Bummer! Funny comments come to mind but I'm sure your not in the mood right now. Try putting it in rice to help dry it out? Read stories of where this helped and saved a phone.


----------



## dvgb173 (Jun 8, 2011)

I did the same.
If you remove battery, and let it dry out (preferably somewhere warm) it will probably still work. Mine did.
Water sensors will have changed color though.
Good luck.

DougB.


----------



## number5toad (Sep 13, 2011)

I've done that with earlier phones - as already stated, stick it in a ziplock bag full of dry rice and leave it somewhere warm for a while, and it should still work.

and if not, definitely contact your insurer.


----------



## hotelmrrsn (Jul 11, 2011)

good grief, i hope you dropped it pre use of the toilet :-/


----------



## highway (Feb 18, 2012)

I was thinking about dropping my insurance this weekend due to the option of an upgrade to me, and the low price of a rezound on contract, but I think I'll keep it a little longer just in case . . .


----------



## Droidx0351 (Jun 17, 2011)

Try this it helped with my wifes phone.

http://m.wikihow.com/Save-a-Wet-Cell-Phone

Sent from my ADR6400L using Tapatalk


----------



## mad96 (Aug 23, 2011)

Put it in a bag of dry rice for a while then run the dryer over it, helped me out once or twice.


----------



## ryanstfl (Aug 4, 2011)

Dunk in 91 to 99 percent isopropyl alcohol. It will push out moisture and dry very quickly, safe for electronics as it doesn't corrode. Then sit in rice and/or blow dry lightly. Make sure to take out sd and sim. Gluck

sent from HTC Mecha running Thundershed CM7


----------



## Forgetful (Jul 23, 2011)

Every time I hear this I chuckle. I'm paranoid about my phone and the toilet though.

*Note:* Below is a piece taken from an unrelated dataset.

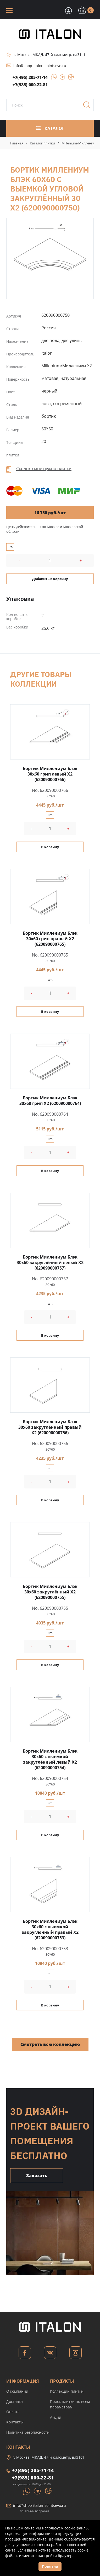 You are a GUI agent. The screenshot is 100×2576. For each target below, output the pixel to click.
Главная (16, 143)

Insurance if you cant dry it out properly.


----------



## headcheese (Aug 1, 2011)

Good luck. My bolt has been submerged twice now. Still works! Try rice.

Sent from my ADR6400L using Tapatalk


----------



## theMichael (Aug 26, 2011)

ryanstfl said:


> Dunk in 91 to 99 percent isopropyl alcohol. It will push out moisture and dry very quickly, safe for electronics as it doesn't corrode. Then sit in rice and/or blow dry lightly. Make sure to take out sd and sim. Gluck
> 
> sent from HTC Mecha running Thundershed CM7


This
Sent from my ADR6400L using RootzWiki


----------



## smitty870 (Jun 10, 2011)

Why would you want to continue to use a phone thats been dropped in a toilet? I assume if he got it out the water was clean. Personal I'd probably leave it pay the insurance lol i could never get that thought out of my mind where the phone has been every time i used it.

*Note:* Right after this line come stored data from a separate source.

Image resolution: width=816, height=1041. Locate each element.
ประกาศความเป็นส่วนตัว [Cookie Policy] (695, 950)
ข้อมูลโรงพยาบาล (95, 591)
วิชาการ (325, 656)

I know thr alcohol would probably kill the germs.

Sent from my thunderbolt using tapatalk


----------



## CC268 (Jun 27, 2011)

The phone is all good just some permanent water damage to the screen...however I am replacing the whole housing as well as the speaker and the screen....I figure I have this phone for one more year I am just gonna make it new again


----------